ACTION ITEM:
Lines with the string "build" are to be identified in the listing and copied.

= Beginning of Section =

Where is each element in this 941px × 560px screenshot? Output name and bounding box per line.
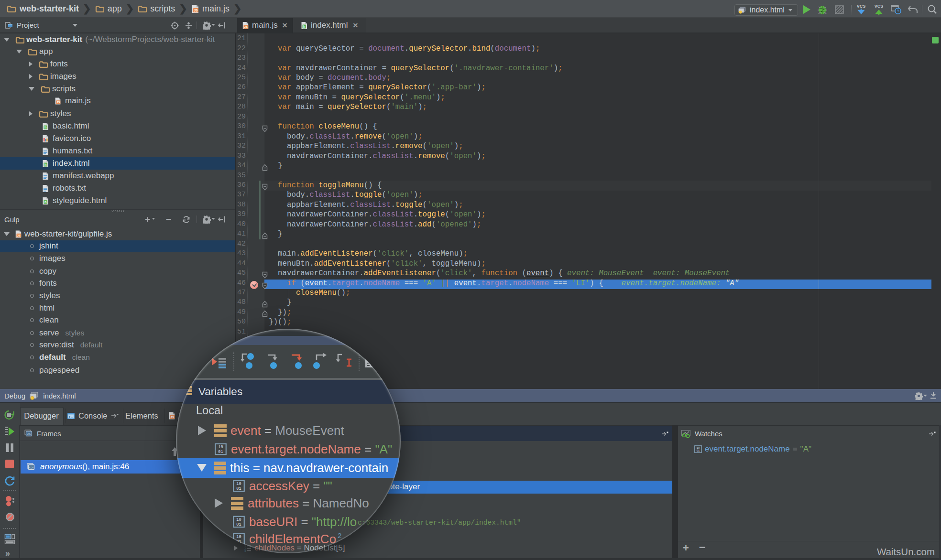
svg-text:VCS: VCS [875,4,884,9]
svg-text:h: h [44,200,46,204]
svg-text:VCS: VCS [857,4,866,9]
svg-text:h: h [44,126,46,129]
svg-text:<>: <> [27,432,31,436]
svg-text:h: h [303,25,305,28]
svg-text:JS: JS [244,25,248,28]
svg-text:JS: JS [171,415,175,419]
svg-text:JS: JS [56,101,60,104]
svg-text:<>: <> [29,465,33,469]
svg-text:01: 01 [697,449,700,452]
svg-text:h: h [44,163,46,166]
svg-text:JS: JS [17,234,21,237]
svg-text:JS: JS [194,9,198,12]
svg-text:3: 3 [244,549,246,552]
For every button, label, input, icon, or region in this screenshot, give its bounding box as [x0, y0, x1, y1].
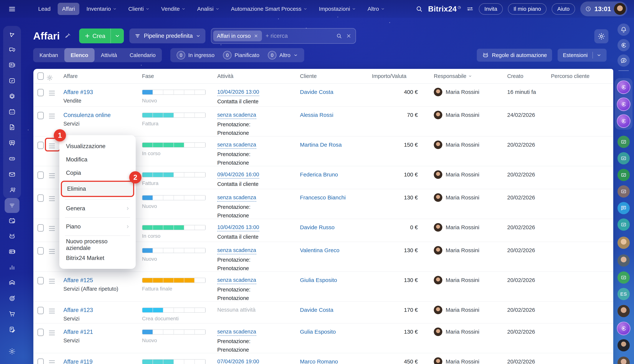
- table-row[interactable]: Affare #121Servizi Nuovo senza scadenzaP…: [33, 324, 613, 353]
- column-header-cliente[interactable]: Cliente: [296, 73, 368, 79]
- view-settings-button[interactable]: [594, 29, 608, 43]
- activity-link[interactable]: senza scadenza: [217, 277, 256, 284]
- row-checkbox[interactable]: [38, 307, 44, 314]
- deal-link[interactable]: Affare #119: [63, 358, 93, 364]
- deal-link[interactable]: Consulenza online: [63, 112, 111, 118]
- client-link[interactable]: Davide Costa: [300, 89, 333, 95]
- sidebar-cart-icon[interactable]: [8, 310, 16, 318]
- sidebar-calendar-icon[interactable]: [8, 108, 16, 116]
- tab-calendario[interactable]: Calendario: [123, 48, 162, 62]
- copilot-icon[interactable]: [617, 98, 630, 111]
- column-header-importo[interactable]: Importo/Valuta: [368, 73, 421, 79]
- row-menu-handle[interactable]: [49, 113, 55, 118]
- phase-progress-bar[interactable]: [142, 330, 206, 334]
- initials-avatar[interactable]: ES: [617, 288, 630, 300]
- avatar[interactable]: [617, 236, 630, 249]
- client-link[interactable]: Gulia Esposito: [300, 329, 336, 335]
- phase-progress-bar[interactable]: [142, 308, 206, 313]
- tab-kanban[interactable]: Kanban: [33, 48, 64, 62]
- nav-item-clienti[interactable]: Clienti: [124, 3, 154, 15]
- row-checkbox[interactable]: [38, 142, 44, 149]
- sidebar-funnel-icon[interactable]: [8, 202, 16, 209]
- menu-item-visualizzazione[interactable]: Visualizzazione: [59, 140, 136, 153]
- copilot-icon[interactable]: [617, 322, 630, 335]
- sidebar-newsfeed-icon[interactable]: [8, 61, 16, 69]
- row-checkbox[interactable]: [38, 329, 44, 336]
- remove-filter-icon[interactable]: [254, 34, 258, 38]
- column-header-affare[interactable]: Affare: [60, 73, 139, 79]
- task-check-icon[interactable]: [617, 218, 630, 231]
- activity-link[interactable]: senza scadenza: [217, 112, 256, 119]
- activity-link[interactable]: senza scadenza: [217, 142, 256, 149]
- client-link[interactable]: Martina De Rosa: [300, 142, 342, 148]
- sidebar-contact-card-icon[interactable]: [8, 248, 16, 255]
- table-row[interactable]: Affare #123Servizi Crea documenti Nessun…: [33, 302, 613, 324]
- row-menu-handle[interactable]: [49, 225, 55, 231]
- grid-settings-gear-icon[interactable]: [46, 74, 60, 81]
- my-plan-button[interactable]: Il mio piano: [508, 3, 546, 15]
- phase-progress-bar[interactable]: [142, 112, 206, 118]
- row-checkbox[interactable]: [38, 194, 44, 202]
- nav-item-lead[interactable]: Lead: [34, 3, 55, 15]
- menu-item-bitrix24-market[interactable]: Bitrix24 Market: [59, 252, 136, 265]
- row-menu-handle[interactable]: [49, 172, 55, 178]
- row-checkbox[interactable]: [38, 89, 44, 96]
- create-button[interactable]: Crea: [79, 28, 124, 43]
- sidebar-tasks-icon[interactable]: [8, 77, 16, 84]
- column-header-responsabile[interactable]: Responsabile: [421, 73, 491, 79]
- owner-cell[interactable]: Maria Rossini: [421, 353, 491, 364]
- client-link[interactable]: Davide Russo: [300, 224, 335, 230]
- create-dropdown-toggle[interactable]: [110, 28, 124, 43]
- table-row[interactable]: Affare #125Servizi (Affare ripetuto) Fat…: [33, 272, 613, 302]
- avatar[interactable]: [617, 305, 630, 317]
- client-link[interactable]: Alessia Rossi: [300, 112, 333, 118]
- sidebar-whiteboard-icon[interactable]: [8, 139, 16, 147]
- client-link[interactable]: Davide Costa: [300, 307, 333, 313]
- task-check-icon[interactable]: [617, 169, 630, 181]
- activity-link[interactable]: senza scadenza: [217, 194, 256, 202]
- phase-progress-bar[interactable]: [142, 248, 206, 253]
- avatar[interactable]: [617, 339, 630, 352]
- owner-cell[interactable]: Maria Rossini: [421, 272, 491, 284]
- activity-link[interactable]: senza scadenza: [217, 247, 256, 254]
- row-menu-handle[interactable]: [49, 248, 55, 254]
- sidebar-booking-icon[interactable]: [8, 217, 16, 224]
- menu-item-nuovo-processo-aziendale[interactable]: Nuovo processo aziendale: [59, 238, 136, 252]
- sidebar-settings-icon[interactable]: [8, 348, 16, 355]
- deal-link[interactable]: Affare #123: [63, 307, 93, 314]
- table-row[interactable]: Consulenza onlineServizi Fattura senza s…: [33, 107, 613, 136]
- sidebar-chat-icon[interactable]: [8, 46, 16, 53]
- counter-pianificato[interactable]: 0Pianificato: [223, 51, 259, 60]
- pipeline-selector[interactable]: Pipeline predefinita: [129, 28, 205, 43]
- sidebar-target-icon[interactable]: [8, 295, 16, 302]
- row-menu-handle[interactable]: [49, 308, 55, 314]
- filter-chip[interactable]: Affari in corso: [213, 30, 262, 41]
- phase-progress-bar[interactable]: [142, 359, 206, 364]
- task-check-icon[interactable]: [617, 272, 630, 284]
- sidebar-robot-icon[interactable]: [8, 232, 16, 240]
- deal-link[interactable]: Affare #193: [63, 89, 93, 96]
- counter-altro[interactable]: 0Altro: [268, 51, 298, 60]
- column-header-attivita[interactable]: Attività: [213, 73, 296, 79]
- sidebar-warehouse-icon[interactable]: [8, 279, 16, 286]
- client-link[interactable]: Giulia Esposito: [300, 277, 337, 283]
- task-check-icon[interactable]: [617, 185, 630, 198]
- nav-item-impostazioni[interactable]: Impostazioni: [314, 3, 360, 15]
- menu-item-piano[interactable]: Piano: [59, 220, 136, 233]
- nav-item-altro[interactable]: Altro: [363, 3, 389, 15]
- owner-cell[interactable]: Maria Rossini: [421, 166, 491, 179]
- copilot-icon[interactable]: [617, 39, 630, 51]
- sidebar-chart-icon[interactable]: [8, 264, 16, 271]
- automation-rules-button[interactable]: Regole di automazione: [477, 49, 552, 62]
- phase-progress-bar[interactable]: [142, 142, 206, 148]
- activity-link[interactable]: 09/04/2026 16:00: [217, 172, 259, 179]
- menu-item-copia[interactable]: Copia: [59, 166, 136, 180]
- avatar[interactable]: [617, 356, 630, 364]
- activity-link[interactable]: 07/04/2026 19:00: [217, 358, 259, 364]
- bitrix24-logo[interactable]: Bitrix24 ◷: [428, 5, 461, 13]
- sidebar-group-icon[interactable]: [8, 186, 16, 194]
- owner-cell[interactable]: Maria Rossini: [421, 219, 491, 232]
- owner-cell[interactable]: Maria Rossini: [421, 84, 491, 96]
- client-link[interactable]: Marco Romano: [300, 358, 338, 364]
- client-link[interactable]: Valentina Greco: [300, 247, 339, 253]
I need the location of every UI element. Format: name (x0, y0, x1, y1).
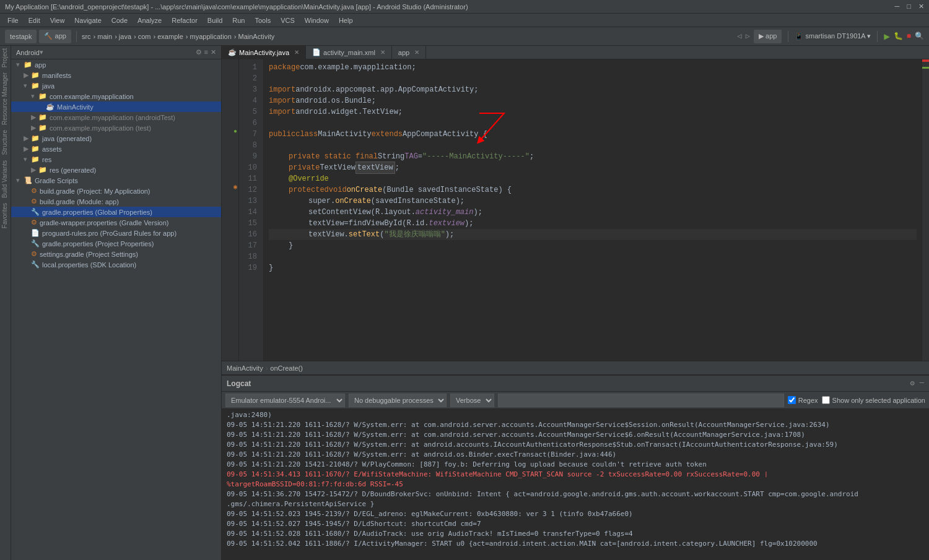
tree-app[interactable]: ▾ 📁 app (11, 59, 221, 70)
device-selector[interactable]: 📱 smartisan DT1901A ▾ (795, 32, 871, 40)
logcat-level-select[interactable]: Verbose (450, 394, 494, 407)
code-line-6 (269, 118, 917, 129)
toolbar-sep3 (877, 31, 878, 42)
logcat-only-selected-checkbox[interactable] (822, 396, 830, 404)
menu-navigate[interactable]: Navigate (69, 15, 106, 25)
structure-label[interactable]: Structure (0, 127, 11, 158)
run-config-btn[interactable]: ▶ app (754, 30, 782, 43)
tree-com-example[interactable]: ▾ 📁 com.example.myapplication (11, 91, 221, 101)
debug-btn[interactable]: 🐛 (894, 32, 903, 41)
log-line-3: 09-05 14:51:21.220 1611-1628/? W/System.… (222, 430, 929, 440)
ln-1: 1 (239, 62, 260, 73)
tree-gradle-props-project[interactable]: 🔧 gradle.properties (Project Properties) (11, 238, 221, 249)
sidebar-settings-icon[interactable]: ⚙ (196, 48, 202, 56)
logcat-title: Logcat (227, 379, 251, 388)
tree-build-gradle-app[interactable]: ⚙ build.gradle (Module: app) (11, 196, 221, 207)
tab-mainactivity[interactable]: ☕ MainActivity.java ✕ (222, 46, 306, 59)
tree-manifests[interactable]: ▶ 📁 manifests (11, 70, 221, 80)
tree-settings-gradle[interactable]: ⚙ settings.gradle (Project Settings) (11, 249, 221, 259)
sidebar-close-icon[interactable]: ✕ (211, 48, 216, 56)
tab-activity-main[interactable]: 📄 activity_main.xml ✕ (306, 46, 392, 59)
tab-app[interactable]: app ✕ (392, 46, 426, 59)
logcat-minimize-icon[interactable]: ─ (920, 379, 924, 388)
menu-analyze[interactable]: Analyze (133, 15, 167, 25)
code-line-9: private static final String TAG = "-----… (269, 151, 917, 162)
menu-run[interactable]: Run (227, 15, 250, 25)
logcat-only-selected-label[interactable]: Show only selected application (822, 396, 925, 404)
logcat-regex-label[interactable]: Regex (788, 396, 818, 404)
logcat-regex-checkbox[interactable] (788, 396, 796, 404)
fwd-icon[interactable]: ▷ (746, 32, 750, 41)
menu-vcs[interactable]: VCS (276, 15, 300, 25)
stop-btn[interactable]: ■ (907, 32, 911, 41)
project-panel-label[interactable]: Project (0, 46, 11, 70)
code-line-14: setContentView(R.layout. activity_main )… (269, 207, 917, 218)
tree-mainactivity[interactable]: ☕ MainActivity (11, 101, 221, 112)
menu-view[interactable]: View (45, 15, 70, 25)
menu-tools[interactable]: Tools (250, 15, 276, 25)
menu-edit[interactable]: Edit (24, 15, 45, 25)
gutter-7: ● (222, 126, 238, 137)
tree-java-gen[interactable]: ▶ 📁 java (generated) (11, 133, 221, 144)
logcat-device-select[interactable]: Emulator emulator-5554 Androi... (225, 394, 345, 407)
log-line-10: .gms/.chimera.PersistentApiService } (222, 499, 929, 509)
editor-empty-space (269, 274, 917, 361)
gutter-9 (222, 149, 238, 160)
maximize-icon[interactable]: □ (907, 2, 911, 11)
line-numbers: 1 2 3 4 5 6 7 8 9 10 11 12 13 14 15 16 1… (239, 59, 264, 361)
logcat-process-select[interactable]: No debuggable processes (349, 394, 447, 407)
menu-build[interactable]: Build (203, 15, 227, 25)
breadcrumb-class: MainActivity (227, 364, 263, 372)
run-btn[interactable]: ▶ (884, 30, 890, 43)
ln-17: 17 (239, 240, 260, 251)
toolbar-app-btn[interactable]: 🔨 app (39, 30, 71, 43)
favorites-label[interactable]: Favorites (0, 200, 11, 231)
tree-gradle-wrapper[interactable]: ⚙ gradle-wrapper.properties (Gradle Vers… (11, 217, 221, 228)
tree-gradle-scripts[interactable]: ▾ 📜 Gradle Scripts (11, 175, 221, 186)
log-line-8: %targetRoamBSSID=00:81:f7:fd:db:6d RSSI=… (222, 480, 929, 489)
tree-build-gradle-project[interactable]: ⚙ build.gradle (Project: My Application) (11, 186, 221, 196)
gutter-11 (222, 171, 238, 182)
tree-res[interactable]: ▾ 📁 res (11, 154, 221, 165)
tree-proguard[interactable]: 📄 proguard-rules.pro (ProGuard Rules for… (11, 228, 221, 238)
tree-res-gen[interactable]: ▶ 📁 res (generated) (11, 165, 221, 175)
logcat-settings-icon[interactable]: ⚙ (910, 379, 915, 388)
log-line-13: 09-05 14:51:52.028 1611-1680/? D/AudioTr… (222, 529, 929, 539)
gutter-6 (222, 115, 238, 126)
tree-com-test[interactable]: ▶ 📁 com.example.myapplication (test) (11, 123, 221, 133)
tree-com-androidtest[interactable]: ▶ 📁 com.example.myapplication (androidTe… (11, 112, 221, 123)
menu-refactor[interactable]: Refactor (167, 15, 203, 25)
logcat-search-input[interactable] (498, 394, 784, 407)
back-icon[interactable]: ◁ (738, 32, 742, 41)
tab-activity-close[interactable]: ✕ (380, 49, 385, 56)
right-indicators (922, 59, 929, 361)
ln-11: 11 (239, 173, 260, 184)
menu-help[interactable]: Help (334, 15, 358, 25)
search-everywhere-icon[interactable]: 🔍 (915, 32, 924, 41)
close-icon[interactable]: ✕ (918, 2, 924, 11)
resource-manager-label[interactable]: Resource Manager (0, 70, 11, 127)
menu-code[interactable]: Code (107, 15, 133, 25)
menu-window[interactable]: Window (300, 15, 334, 25)
menu-file[interactable]: File (2, 15, 24, 25)
gutter-13 (222, 193, 238, 204)
tree-local-properties[interactable]: 🔧 local.properties (SDK Location) (11, 259, 221, 270)
code-editor[interactable]: package com.example.myapplication; impor… (264, 59, 922, 361)
code-line-11: @Override (269, 173, 917, 184)
toolbar-main-class: › MainActivity (234, 33, 274, 40)
sidebar-collapse-icon[interactable]: ≡ (204, 48, 208, 56)
toolbar-project-btn[interactable]: testapk (5, 30, 37, 43)
tree-java[interactable]: ▾ 📁 java (11, 80, 221, 91)
tab-app-label: app (398, 49, 409, 56)
tab-activity-icon: 📄 (312, 48, 321, 56)
minimize-icon[interactable]: ─ (895, 2, 900, 11)
toolbar-pkg: › myapplication (186, 33, 232, 40)
editor-breadcrumb: MainActivity › onCreate() (222, 361, 929, 374)
ln-4: 4 (239, 95, 260, 106)
tab-mainactivity-close[interactable]: ✕ (294, 49, 299, 56)
build-variants-label[interactable]: Build Variants (0, 158, 11, 200)
tree-assets[interactable]: ▶ 📁 assets (11, 144, 221, 154)
tab-mainactivity-label: MainActivity.java (239, 49, 289, 56)
tree-gradle-properties[interactable]: 🔧 gradle.properties (Global Properties) (11, 207, 221, 217)
tab-app-close[interactable]: ✕ (414, 49, 419, 56)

= End of Section =

TASK ANSWER:
tree-build-gradle-app[interactable]: ⚙ build.gradle (Module: app) (11, 196, 221, 207)
menu-build[interactable]: Build (203, 15, 227, 25)
tree-build-gradle-project[interactable]: ⚙ build.gradle (Project: My Application) (11, 186, 221, 196)
build-variants-label[interactable]: Build Variants (0, 158, 11, 200)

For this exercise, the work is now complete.